Robert Aaron Long — the white man charged with massacring eight people at three Atlanta-area spas in March — has been sentenced to four consecutive life sentences without the possibility of parole, plus 35 years in prison. Seven of the victims were women, six of them of Asian descent. He was sentenced in Cherokee County, Georgia. Long still faces murder charges in Fulton County for some of the spa killings, where the prosecutor is seeking the death penalty.
In South Carolina, a judge sentenced Nathaniel Rowland to life in prison for murdering and kidnapping 21-year-old University of South Carolina student Samantha Josephson in March 2019. Josephson got into the killer’s car after mistaking it for an Uber and was later found dead in the woods.
Democratic Party donor and political activist Ed Buck has been found guilty on nine felonies, including running a drug house and injecting two gay Black men with methamphetamine who then died of an overdose. Twenty-six-year-old Gemmel Moore died in 2017, and 55-year-old Timothy Dean died in 2019. Buck was arrested two years ago after a third man overdosed on methamphetamine at his apartment. That man survived. Black LGBTQ+ activists and the family members of the men who died had for months been calling on prosecutors to file criminal charges against Buck, accusing him of being a sexual predator. Buck faces a mandatory minimum sentence of 20 years in prison, with a maximum life sentence.

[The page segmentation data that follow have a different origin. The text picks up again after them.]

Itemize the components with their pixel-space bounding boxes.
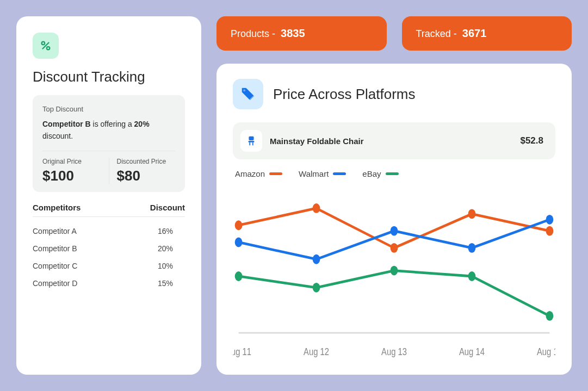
svg-text:Aug 14: Aug 14 — [459, 345, 485, 357]
top-discount-text: Competitor B is offering a 20% discount. — [42, 119, 175, 142]
competitor-name: Competitor D — [33, 279, 77, 288]
legend-walmart[interactable]: Walmart — [299, 169, 346, 178]
legend-amazon-label: Amazon — [235, 169, 265, 178]
competitor-name: Competitor B — [33, 244, 77, 253]
legend-amazon[interactable]: Amazon — [235, 169, 282, 178]
svg-rect-4 — [249, 136, 253, 140]
svg-text:Aug 12: Aug 12 — [304, 345, 329, 357]
competitor-discount: 16% — [158, 227, 185, 235]
svg-line-2 — [43, 43, 49, 49]
top-mid: is offering a — [91, 120, 134, 128]
svg-point-16 — [391, 226, 398, 236]
svg-point-9 — [235, 220, 243, 230]
price-title: Price Across Platforms — [273, 86, 416, 103]
legend-swatch-ebay — [386, 172, 399, 175]
products-label: Products - — [231, 28, 275, 40]
svg-point-18 — [546, 215, 554, 225]
svg-point-13 — [546, 226, 554, 236]
price-across-platforms-card: Price Across Platforms Mainstay Foldable… — [216, 64, 572, 375]
top-percent: 20% — [134, 120, 150, 128]
chair-icon — [240, 130, 262, 152]
tracked-stat-card[interactable]: Tracked - 3671 — [402, 16, 572, 51]
top-suffix: discount. — [42, 132, 73, 140]
competitor-discount: 10% — [158, 262, 185, 270]
original-price-label: Original Price — [42, 158, 101, 165]
svg-point-11 — [391, 243, 398, 253]
competitor-discount: 15% — [158, 279, 185, 288]
svg-point-15 — [313, 255, 320, 264]
top-discount-label: Top Discount — [42, 105, 175, 113]
svg-rect-7 — [252, 142, 253, 146]
legend-swatch-amazon — [269, 172, 282, 175]
svg-point-19 — [235, 271, 243, 281]
original-price-value: $100 — [42, 167, 101, 184]
legend-walmart-label: Walmart — [299, 169, 329, 178]
chart-legend: Amazon Walmart eBay — [233, 169, 555, 178]
svg-rect-6 — [249, 142, 250, 146]
discount-title: Discount Tracking — [33, 69, 185, 85]
svg-text:Aug 15: Aug 15 — [537, 345, 555, 357]
svg-text:Aug 11: Aug 11 — [233, 345, 251, 357]
svg-rect-5 — [249, 141, 255, 142]
competitors-col-name: Competitors — [33, 203, 81, 212]
svg-point-22 — [468, 271, 476, 281]
svg-point-21 — [391, 266, 398, 276]
product-price: $52.8 — [520, 135, 543, 146]
discounted-price-value: $80 — [117, 167, 176, 184]
competitors-col-discount: Discount — [150, 203, 185, 212]
top-discount-box: Top Discount Competitor B is offering a … — [33, 95, 185, 192]
table-row: Competitor A 16% — [33, 222, 185, 240]
top-competitor: Competitor B — [42, 120, 91, 128]
discounted-price-label: Discounted Price — [117, 158, 176, 165]
products-stat-card[interactable]: Products - 3835 — [216, 16, 387, 51]
product-name: Mainstay Foldable Chair — [270, 136, 512, 146]
legend-swatch-walmart — [333, 172, 346, 175]
tracked-label: Tracked - — [416, 28, 457, 40]
percent-icon — [33, 33, 59, 59]
competitor-name: Competitor A — [33, 227, 77, 235]
competitors-header: Competitors Discount — [33, 203, 185, 217]
svg-point-20 — [313, 283, 320, 293]
product-chip[interactable]: Mainstay Foldable Chair $52.8 — [233, 122, 555, 159]
table-row: Competitor B 20% — [33, 240, 185, 257]
competitor-discount: 20% — [158, 244, 185, 253]
tracked-value: 3671 — [462, 27, 487, 40]
competitor-name: Competitor C — [33, 262, 77, 270]
products-value: 3835 — [281, 27, 305, 40]
svg-point-0 — [42, 42, 45, 45]
tags-icon — [233, 79, 263, 109]
svg-point-10 — [313, 203, 320, 213]
table-row: Competitor C 10% — [33, 257, 185, 275]
discount-tracking-card: Discount Tracking Top Discount Competito… — [16, 16, 201, 375]
svg-point-14 — [235, 238, 243, 247]
legend-ebay-label: eBay — [362, 169, 381, 178]
legend-ebay[interactable]: eBay — [362, 169, 398, 178]
svg-point-17 — [468, 243, 476, 253]
svg-point-12 — [468, 209, 476, 219]
table-row: Competitor D 15% — [33, 275, 185, 292]
competitor-rows: Competitor A 16% Competitor B 20% Compet… — [33, 222, 185, 292]
svg-point-1 — [47, 47, 50, 50]
price-chart: Aug 11Aug 12Aug 13Aug 14Aug 15 — [233, 184, 555, 363]
svg-point-23 — [546, 311, 554, 321]
svg-text:Aug 13: Aug 13 — [381, 345, 407, 357]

A new investigation by the Associated Press revealed a number of Ku Klux Klan members are working inside the Florida Department of Corrections. The revelation came as part of an investigation into a failed KKK plot in 2015 to murder a Black man. The murder was planned as revenge for a fight in which a Black prisoner, Warren Williams, bit a white guard, Thomas Driver. The FBI was able to stop the plot, instead staging the murder, after an informant infiltrated the terror group. Tens of thousands of Americans are believed to belong to extremist white supremacist groups including the Klan. The FBI said such groups represent the greatest domestic terror threat.

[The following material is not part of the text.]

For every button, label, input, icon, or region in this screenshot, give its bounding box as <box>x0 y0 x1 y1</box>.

A ProPublica study found that immigration prosecutors are continuing to deport people who are not considered a threat to public safety, despite a Biden administration policy instructing them to postpone or drop such cases. But the policy is carried out at the prosecutors’ discretion, making it difficult to challenge.

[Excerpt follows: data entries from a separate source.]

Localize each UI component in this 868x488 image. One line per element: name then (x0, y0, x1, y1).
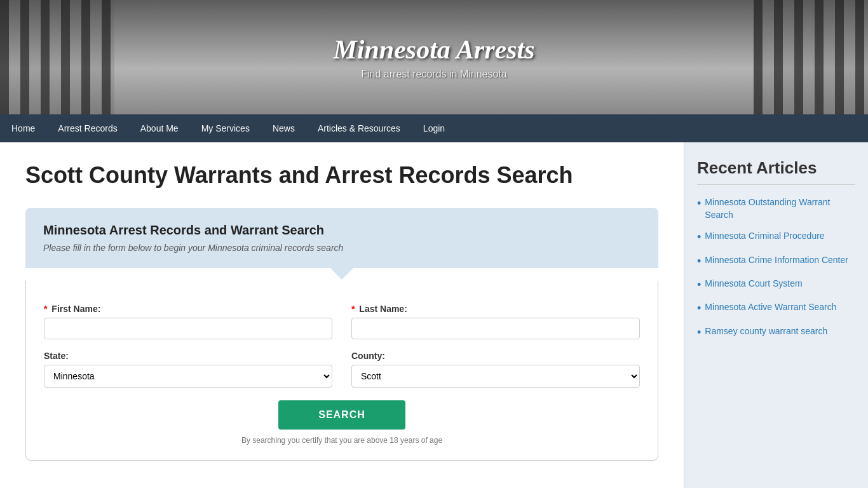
first-name-required: * (44, 304, 47, 314)
sidebar-link-item: Minnesota Active Warrant Search (697, 301, 855, 316)
state-group: State: Minnesota (44, 351, 332, 388)
nav-item: News (261, 114, 306, 142)
sidebar-heading: Recent Articles (697, 158, 855, 185)
info-box-title: Minnesota Arrest Records and Warrant Sea… (43, 223, 641, 238)
nav-link-arrest-records[interactable]: Arrest Records (46, 114, 128, 142)
sidebar: Recent Articles Minnesota Outstanding Wa… (684, 142, 868, 488)
page-wrapper: Scott County Warrants and Arrest Records… (0, 142, 868, 488)
page-heading: Scott County Warrants and Arrest Records… (25, 161, 658, 189)
sidebar-link[interactable]: Minnesota Active Warrant Search (705, 301, 836, 314)
header-bars-left (0, 0, 114, 114)
main-content: Scott County Warrants and Arrest Records… (0, 142, 684, 488)
last-name-input[interactable] (351, 318, 640, 339)
nav-item: Home (0, 114, 46, 142)
site-title: Minnesota Arrests (333, 34, 534, 65)
first-name-label: * First Name: (44, 304, 332, 314)
sidebar-link-item: Minnesota Criminal Procedure (697, 230, 855, 245)
header-bars-right (754, 0, 868, 114)
nav-item: Login (412, 114, 456, 142)
state-label: State: (44, 351, 332, 361)
nav-link-login[interactable]: Login (412, 114, 456, 142)
site-header: Minnesota Arrests Find arrest records in… (0, 0, 868, 114)
county-label: County: (351, 351, 640, 361)
nav-item: My Services (190, 114, 261, 142)
info-box-subtitle: Please fill in the form below to begin y… (43, 243, 641, 253)
state-select[interactable]: Minnesota (44, 365, 332, 388)
sidebar-link-item: Ramsey county warrant search (697, 325, 855, 340)
search-form: * First Name: * Last Name: (44, 304, 640, 445)
sidebar-link[interactable]: Minnesota Outstanding Warrant Search (705, 196, 855, 221)
sidebar-link[interactable]: Minnesota Criminal Procedure (705, 230, 824, 243)
sidebar-link[interactable]: Ramsey county warrant search (705, 325, 827, 338)
main-navigation: HomeArrest RecordsAbout MeMy ServicesNew… (0, 114, 868, 142)
sidebar-link-item: Minnesota Crime Information Center (697, 254, 855, 269)
nav-link-articles--resources[interactable]: Articles & Resources (306, 114, 412, 142)
name-row: * First Name: * Last Name: (44, 304, 640, 339)
nav-item: About Me (129, 114, 190, 142)
sidebar-link[interactable]: Minnesota Crime Information Center (705, 254, 848, 267)
last-name-group: * Last Name: (351, 304, 640, 339)
sidebar-link-item: Minnesota Court System (697, 278, 855, 292)
first-name-group: * First Name: (44, 304, 332, 339)
form-disclaimer: By searching you certify that you are ab… (44, 436, 640, 445)
site-subtitle: Find arrest records in Minnesota (333, 69, 534, 80)
county-group: County: Scott (351, 351, 640, 388)
county-select[interactable]: Scott (351, 365, 640, 388)
sidebar-link[interactable]: Minnesota Court System (705, 278, 802, 290)
nav-link-home[interactable]: Home (0, 114, 46, 142)
nav-item: Articles & Resources (306, 114, 412, 142)
search-form-box: * First Name: * Last Name: (25, 281, 658, 461)
sidebar-link-item: Minnesota Outstanding Warrant Search (697, 196, 855, 221)
nav-list: HomeArrest RecordsAbout MeMy ServicesNew… (0, 114, 868, 142)
nav-link-about-me[interactable]: About Me (129, 114, 190, 142)
nav-item: Arrest Records (46, 114, 128, 142)
last-name-required: * (351, 304, 355, 314)
nav-link-my-services[interactable]: My Services (190, 114, 261, 142)
first-name-input[interactable] (44, 318, 332, 339)
header-content: Minnesota Arrests Find arrest records in… (333, 34, 534, 80)
last-name-label: * Last Name: (351, 304, 640, 314)
location-row: State: Minnesota County: Scott (44, 351, 640, 388)
search-button[interactable]: SEARCH (278, 400, 405, 430)
info-box: Minnesota Arrest Records and Warrant Sea… (25, 208, 658, 268)
sidebar-links-list: Minnesota Outstanding Warrant SearchMinn… (697, 196, 855, 340)
nav-link-news[interactable]: News (261, 114, 306, 142)
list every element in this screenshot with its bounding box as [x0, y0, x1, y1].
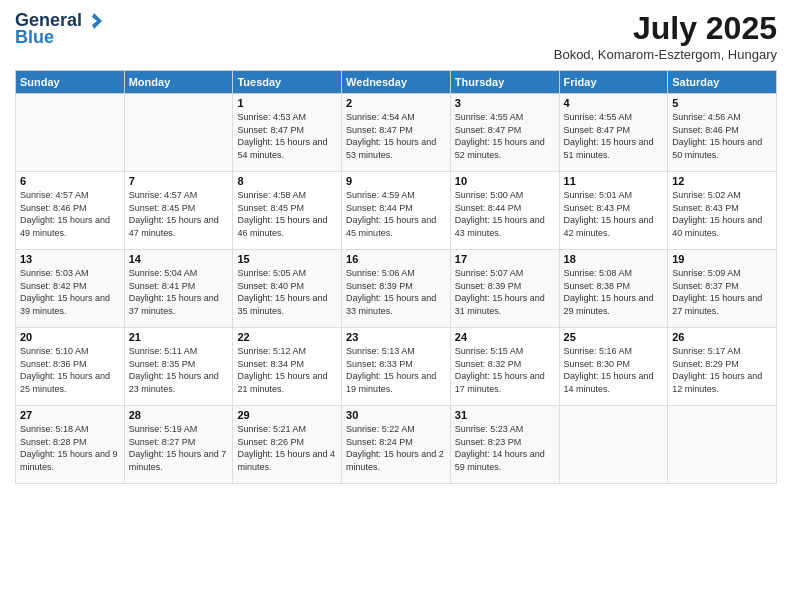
- day-info: Sunrise: 4:53 AM Sunset: 8:47 PM Dayligh…: [237, 111, 337, 161]
- day-info: Sunrise: 5:18 AM Sunset: 8:28 PM Dayligh…: [20, 423, 120, 473]
- day-info: Sunrise: 4:54 AM Sunset: 8:47 PM Dayligh…: [346, 111, 446, 161]
- day-number: 28: [129, 409, 229, 421]
- calendar-header-row: SundayMondayTuesdayWednesdayThursdayFrid…: [16, 71, 777, 94]
- calendar-week-1: 6Sunrise: 4:57 AM Sunset: 8:46 PM Daylig…: [16, 172, 777, 250]
- header: General Blue July 2025 Bokod, Komarom-Es…: [15, 10, 777, 62]
- calendar-cell: [16, 94, 125, 172]
- day-number: 4: [564, 97, 664, 109]
- day-info: Sunrise: 5:10 AM Sunset: 8:36 PM Dayligh…: [20, 345, 120, 395]
- day-number: 8: [237, 175, 337, 187]
- day-number: 24: [455, 331, 555, 343]
- day-info: Sunrise: 5:15 AM Sunset: 8:32 PM Dayligh…: [455, 345, 555, 395]
- calendar-week-2: 13Sunrise: 5:03 AM Sunset: 8:42 PM Dayli…: [16, 250, 777, 328]
- day-info: Sunrise: 5:09 AM Sunset: 8:37 PM Dayligh…: [672, 267, 772, 317]
- day-number: 7: [129, 175, 229, 187]
- calendar-cell: 12Sunrise: 5:02 AM Sunset: 8:43 PM Dayli…: [668, 172, 777, 250]
- calendar-header-tuesday: Tuesday: [233, 71, 342, 94]
- calendar-header-sunday: Sunday: [16, 71, 125, 94]
- calendar-cell: 16Sunrise: 5:06 AM Sunset: 8:39 PM Dayli…: [342, 250, 451, 328]
- calendar-cell: 29Sunrise: 5:21 AM Sunset: 8:26 PM Dayli…: [233, 406, 342, 484]
- day-number: 1: [237, 97, 337, 109]
- day-info: Sunrise: 5:11 AM Sunset: 8:35 PM Dayligh…: [129, 345, 229, 395]
- calendar-cell: 10Sunrise: 5:00 AM Sunset: 8:44 PM Dayli…: [450, 172, 559, 250]
- day-number: 19: [672, 253, 772, 265]
- day-number: 29: [237, 409, 337, 421]
- calendar-cell: 25Sunrise: 5:16 AM Sunset: 8:30 PM Dayli…: [559, 328, 668, 406]
- day-info: Sunrise: 5:07 AM Sunset: 8:39 PM Dayligh…: [455, 267, 555, 317]
- calendar-cell: 22Sunrise: 5:12 AM Sunset: 8:34 PM Dayli…: [233, 328, 342, 406]
- day-number: 5: [672, 97, 772, 109]
- calendar-cell: 19Sunrise: 5:09 AM Sunset: 8:37 PM Dayli…: [668, 250, 777, 328]
- day-info: Sunrise: 5:06 AM Sunset: 8:39 PM Dayligh…: [346, 267, 446, 317]
- day-number: 31: [455, 409, 555, 421]
- day-info: Sunrise: 5:16 AM Sunset: 8:30 PM Dayligh…: [564, 345, 664, 395]
- day-info: Sunrise: 5:02 AM Sunset: 8:43 PM Dayligh…: [672, 189, 772, 239]
- day-number: 2: [346, 97, 446, 109]
- day-number: 26: [672, 331, 772, 343]
- day-number: 6: [20, 175, 120, 187]
- calendar-cell: 24Sunrise: 5:15 AM Sunset: 8:32 PM Dayli…: [450, 328, 559, 406]
- day-info: Sunrise: 4:57 AM Sunset: 8:46 PM Dayligh…: [20, 189, 120, 239]
- day-number: 3: [455, 97, 555, 109]
- day-info: Sunrise: 5:22 AM Sunset: 8:24 PM Dayligh…: [346, 423, 446, 473]
- day-number: 12: [672, 175, 772, 187]
- calendar-header-saturday: Saturday: [668, 71, 777, 94]
- day-number: 27: [20, 409, 120, 421]
- calendar-cell: 13Sunrise: 5:03 AM Sunset: 8:42 PM Dayli…: [16, 250, 125, 328]
- day-number: 25: [564, 331, 664, 343]
- day-number: 18: [564, 253, 664, 265]
- calendar-cell: 17Sunrise: 5:07 AM Sunset: 8:39 PM Dayli…: [450, 250, 559, 328]
- logo-icon: [84, 11, 104, 31]
- calendar-cell: 4Sunrise: 4:55 AM Sunset: 8:47 PM Daylig…: [559, 94, 668, 172]
- calendar-cell: 11Sunrise: 5:01 AM Sunset: 8:43 PM Dayli…: [559, 172, 668, 250]
- day-number: 15: [237, 253, 337, 265]
- day-number: 21: [129, 331, 229, 343]
- day-number: 9: [346, 175, 446, 187]
- day-info: Sunrise: 5:01 AM Sunset: 8:43 PM Dayligh…: [564, 189, 664, 239]
- day-number: 30: [346, 409, 446, 421]
- calendar-cell: 3Sunrise: 4:55 AM Sunset: 8:47 PM Daylig…: [450, 94, 559, 172]
- day-number: 20: [20, 331, 120, 343]
- calendar-cell: 23Sunrise: 5:13 AM Sunset: 8:33 PM Dayli…: [342, 328, 451, 406]
- calendar-cell: [559, 406, 668, 484]
- day-number: 11: [564, 175, 664, 187]
- day-info: Sunrise: 5:19 AM Sunset: 8:27 PM Dayligh…: [129, 423, 229, 473]
- calendar-week-4: 27Sunrise: 5:18 AM Sunset: 8:28 PM Dayli…: [16, 406, 777, 484]
- day-info: Sunrise: 5:13 AM Sunset: 8:33 PM Dayligh…: [346, 345, 446, 395]
- calendar-cell: 14Sunrise: 5:04 AM Sunset: 8:41 PM Dayli…: [124, 250, 233, 328]
- logo: General Blue: [15, 10, 104, 48]
- calendar-cell: 31Sunrise: 5:23 AM Sunset: 8:23 PM Dayli…: [450, 406, 559, 484]
- day-number: 23: [346, 331, 446, 343]
- calendar-cell: 21Sunrise: 5:11 AM Sunset: 8:35 PM Dayli…: [124, 328, 233, 406]
- calendar-header-friday: Friday: [559, 71, 668, 94]
- day-info: Sunrise: 4:55 AM Sunset: 8:47 PM Dayligh…: [564, 111, 664, 161]
- calendar-cell: 1Sunrise: 4:53 AM Sunset: 8:47 PM Daylig…: [233, 94, 342, 172]
- day-info: Sunrise: 5:04 AM Sunset: 8:41 PM Dayligh…: [129, 267, 229, 317]
- day-info: Sunrise: 4:57 AM Sunset: 8:45 PM Dayligh…: [129, 189, 229, 239]
- title-block: July 2025 Bokod, Komarom-Esztergom, Hung…: [554, 10, 777, 62]
- calendar-cell: 9Sunrise: 4:59 AM Sunset: 8:44 PM Daylig…: [342, 172, 451, 250]
- day-info: Sunrise: 5:08 AM Sunset: 8:38 PM Dayligh…: [564, 267, 664, 317]
- day-info: Sunrise: 5:03 AM Sunset: 8:42 PM Dayligh…: [20, 267, 120, 317]
- calendar-cell: 26Sunrise: 5:17 AM Sunset: 8:29 PM Dayli…: [668, 328, 777, 406]
- day-number: 13: [20, 253, 120, 265]
- calendar-cell: 8Sunrise: 4:58 AM Sunset: 8:45 PM Daylig…: [233, 172, 342, 250]
- day-number: 16: [346, 253, 446, 265]
- day-number: 17: [455, 253, 555, 265]
- day-info: Sunrise: 5:17 AM Sunset: 8:29 PM Dayligh…: [672, 345, 772, 395]
- day-info: Sunrise: 4:59 AM Sunset: 8:44 PM Dayligh…: [346, 189, 446, 239]
- calendar-table: SundayMondayTuesdayWednesdayThursdayFrid…: [15, 70, 777, 484]
- day-info: Sunrise: 4:56 AM Sunset: 8:46 PM Dayligh…: [672, 111, 772, 161]
- calendar-header-monday: Monday: [124, 71, 233, 94]
- location: Bokod, Komarom-Esztergom, Hungary: [554, 47, 777, 62]
- page-container: General Blue July 2025 Bokod, Komarom-Es…: [0, 0, 792, 612]
- day-info: Sunrise: 5:23 AM Sunset: 8:23 PM Dayligh…: [455, 423, 555, 473]
- calendar-cell: 28Sunrise: 5:19 AM Sunset: 8:27 PM Dayli…: [124, 406, 233, 484]
- day-number: 14: [129, 253, 229, 265]
- calendar-cell: 6Sunrise: 4:57 AM Sunset: 8:46 PM Daylig…: [16, 172, 125, 250]
- logo-blue-text: Blue: [15, 27, 54, 48]
- day-info: Sunrise: 5:21 AM Sunset: 8:26 PM Dayligh…: [237, 423, 337, 473]
- calendar-header-wednesday: Wednesday: [342, 71, 451, 94]
- calendar-cell: 5Sunrise: 4:56 AM Sunset: 8:46 PM Daylig…: [668, 94, 777, 172]
- calendar-week-0: 1Sunrise: 4:53 AM Sunset: 8:47 PM Daylig…: [16, 94, 777, 172]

This comes as immigrant justice advocates are denouncing the Biden administration for the growing number of jailed immigrants and asylum seekers. As of mid-July, over 27,000 people are being held in ICE jails, as advocates warn detentions have nearly doubled under Biden.
The closely watched Democratic congressional primary in Ohio to fill the seat of Marcia Fudge is less than a week away. The race pits Nina Turner, who served as Bernie Sanders’s campaign co-chair, against Shontel Brown, the chairwoman of the Cuyahoga County Democratic Party. On Tuesday, the Women’s March threw its support behind Turner in its first-ever electoral endorsement. It came one day after Warrensville Heights Councilmember Walter Stewart announced he was switching his support from Brown to Turner.
Walter Stewart: “Nina Turner is the one that’s going to take us and who has the vision, the know-how, the experience, and she has the sincerity and heart to carry us forward.”
Over the weekend, Congressmember Alexandria Ocasio-Cortez campaigned in Ohio for Nina Turner, who also just picked up the endorsement of Congressmember Jamie Raskin. Shontel Brown has received the backing of Hillary Clinton and the Congressional Black Caucus Political Action Committee.
In a special election in Texas yesterday, voters rejected a Trump-endorsed candidate and elected another Republican, state Representative Jake Ellzey, to the U.S. House. Ellzey ran an anti-immigration campaign and called himself a “Reagan Republican.” He ran against Susan Wright, the widow of former Congressmember Ron Wright, who died this year from COVID-19, leaving open his seat in Texas’s 6th Congressional District.